Tensor Broker Configurations

Advanced tensor handling and message passing configurations.

Tensor Broker Configuration

class eir.setup.schema_modules.tensor_broker_schemas.TensorBrokerConfig(
message_configs: Sequence[TensorMessageConfig],
)
Parameters:

message_configs – List of message configurations for the broker.

Tensor Message Configuration

class eir.setup.schema_modules.tensor_broker_schemas.TensorMessageConfig(
name: str,
layer_path: str,
cache_tensor: bool = False,
layer_cache_target: Literal['input', 'output'] = 'output',
use_from_cache: list[str] | None = None,
cache_fusion_type: Literal['cross-attention', 'sum', 'cat+conv', 'additive'] = 'cat+conv',
projection_type: Literal['lcl', 'lcl_residual', 'lcl+mlp_residual', 'mlp_residual', 'linear', 'grouped_linear', 'pool', 'cnn', 'interpolate'] = 'lcl',
kernel_width_divisible_by: int | None = None,
projection_lcl_residual_blocks: bool = False,
cache_dropout_p: float = 0.0,
)
Parameters:
  • name – Name of the message, used to identify the message in the broker, e.g. when a message is cached with a name, the name is used by other messages to use the cached tensor.

  • layer_path – Path to the layer in the model that the message is extracted from.

  • cache_tensor – Whether to cache the tensor in the broker.

  • layer_cache_target – Whether to cache the input or output of the layer.

  • use_from_cache – List of names of messages (i.e. from the ‘name’ field) that this message will use from the cache. Assumes that the messages have been cached earlier in the model flow.

  • cache_fusion_type

    Type of fusion to use when combining the cached tensors. Options are:

    • cross-attention: Use cross-attention to combine the tensors.
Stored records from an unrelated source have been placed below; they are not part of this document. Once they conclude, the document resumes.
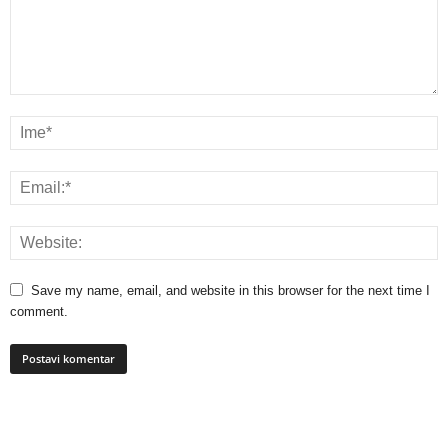
Save my name, email, and website in this browser for the next time I
comment.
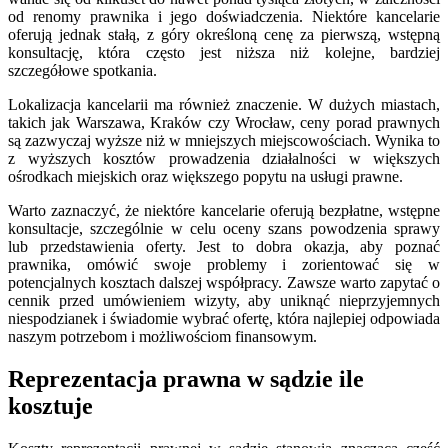
od renomy prawnika i jego doświadczenia. Niektóre kancelarie
oferują jednak stałą, z góry określoną cenę za pierwszą, wstępną
konsultację, która często jest niższa niż kolejne, bardziej
szczegółowe spotkania.
Lokalizacja kancelarii ma również znaczenie. W dużych miastach,
takich jak Warszawa, Kraków czy Wrocław, ceny porad prawnych
są zazwyczaj wyższe niż w mniejszych miejscowościach. Wynika to
z wyższych kosztów prowadzenia działalności w większych
ośrodkach miejskich oraz większego popytu na usługi prawne.
Warto zaznaczyć, że niektóre kancelarie oferują bezpłatne, wstępne
konsultacje, szczególnie w celu oceny szans powodzenia sprawy
lub przedstawienia oferty. Jest to dobra okazja, aby poznać
prawnika, omówić swoje problemy i zorientować się w
potencjalnych kosztach dalszej współpracy. Zawsze warto zapytać o
cennik przed umówieniem wizyty, aby uniknąć nieprzyjemnych
niespodzianek i świadomie wybrać ofertę, która najlepiej odpowiada
naszym potrzebom i możliwościom finansowym.
Reprezentacja prawna w sądzie ile
kosztuje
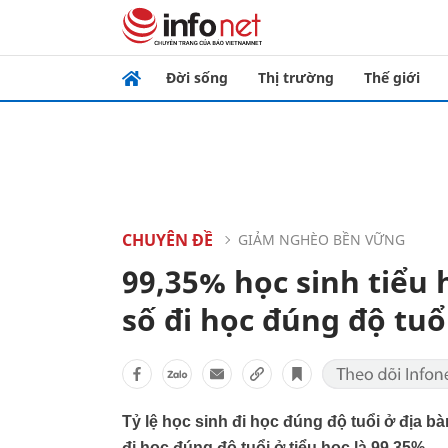
Đời sống
Thị trường
Thế giới
CHUYÊN ĐỀ
GIẢM NGHÈO BỀN VỮNG
99,35% học sinh tiểu 
số đi học đúng độ tuổ
Tỷ lệ học sinh đi học đúng độ tuổi ở địa b
đi học đúng độ tuổi ở tiểu học là 99,35%.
    • sum: Learnable gated sum to combine the tensors.

    • cat+conv: Concatenate the tensors and apply a convolutional layer.
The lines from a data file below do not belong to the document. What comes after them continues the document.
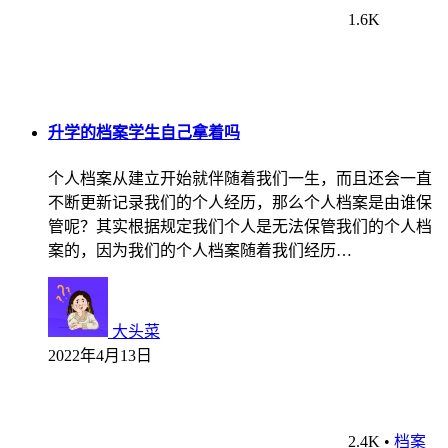
1.6K
升学的档案学生自己拿着吗
个人档案从建立开始就伴随着我们一生，而且还会一直
不断更新记录我们的个人经历，那么个人档案是由谁保
管呢？其实根据规定我们个人是无法保管我们的个人档
案的，因为我们的个人档案随着我们经历…
大头菜
2022年4月13日
2.4K
•
档案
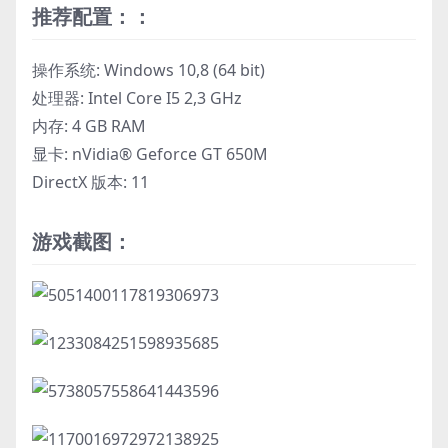
推荐配置：：
操作系统: Windows 10,8 (64 bit)
处理器: Intel Core I5 2,3 GHz
内存: 4 GB RAM
显卡: nVidia® Geforce GT 650M
DirectX 版本: 11
游戏截图：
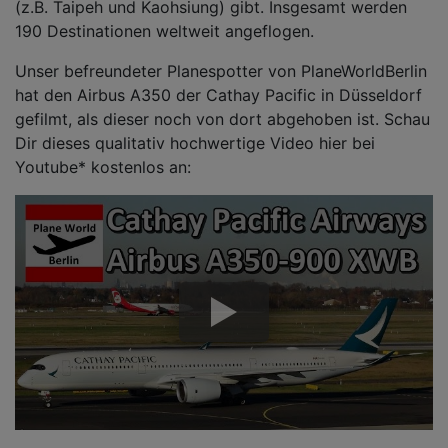
(z.B. Taipeh und Kaohsiung) gibt. Insgesamt werden
190 Destinationen weltweit angeflogen.
Unser befreundeter Planespotter von PlaneWorldBerlin
hat den Airbus A350 der Cathay Pacific in Düsseldorf
gefilmt, als dieser noch von dort abgehoben ist. Schau
Dir dieses qualitativ hochwertige Video hier bei
Youtube* kostenlos an:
    • additive: Simple element-wise addition.

  • projection_type

    Type of projection to use when projecting the tensor to the target space. Options are:

    • lcl: Locally connected layer.

    • lcl_residual: Locally connected layer with residual connection.
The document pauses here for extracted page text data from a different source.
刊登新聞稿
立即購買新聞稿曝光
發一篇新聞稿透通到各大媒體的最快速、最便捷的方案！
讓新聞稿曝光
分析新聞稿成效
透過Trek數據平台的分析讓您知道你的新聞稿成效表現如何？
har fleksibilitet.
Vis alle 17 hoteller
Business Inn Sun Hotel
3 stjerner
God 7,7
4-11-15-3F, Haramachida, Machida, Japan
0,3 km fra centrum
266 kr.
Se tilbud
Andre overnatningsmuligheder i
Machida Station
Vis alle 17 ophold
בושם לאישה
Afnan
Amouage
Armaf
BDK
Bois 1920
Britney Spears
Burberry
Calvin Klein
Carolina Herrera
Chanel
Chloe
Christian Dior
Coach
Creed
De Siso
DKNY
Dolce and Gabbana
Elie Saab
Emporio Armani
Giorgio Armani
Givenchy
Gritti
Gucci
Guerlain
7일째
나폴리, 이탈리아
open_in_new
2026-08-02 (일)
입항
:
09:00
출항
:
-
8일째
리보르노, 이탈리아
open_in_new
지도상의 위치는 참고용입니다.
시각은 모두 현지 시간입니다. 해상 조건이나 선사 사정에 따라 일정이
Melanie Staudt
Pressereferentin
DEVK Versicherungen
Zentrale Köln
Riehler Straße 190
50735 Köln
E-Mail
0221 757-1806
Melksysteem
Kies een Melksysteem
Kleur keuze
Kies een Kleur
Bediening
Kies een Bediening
    • lcl+mlp_residual: Locally connected layer followed by MLP residual block.

    • mlp_residual: MLP residual block.

    • cnn: Convolutional layer, only supports down sampling for now.

    • linear: Linear layer.

    • pool: Adaptive average pooling layer.

    • grouped_linear: Grouped linear layer (each dimension is projected separately with a learnable linear layer).

    • interpolate: Interpolates the tensor to the target size.

    • sequence: Project to a 2D sequence to be e.g. used with cross-attention.

    If the tensor is already of the target size, no projection is performed.

  • kernel_width_divisible_by – For LCL-based projections, constrain kernel width to be divisible by this value.

  • cache_dropout_p – Probability of dropping cached tensor injection during training. When set to a value > 0, the cached tensor will be randomly skipped during forward pass with this probability during training mode. During evaluation, cache is always used if available. Useful for improving robustness when auxiliary features may be unavailable at inference time.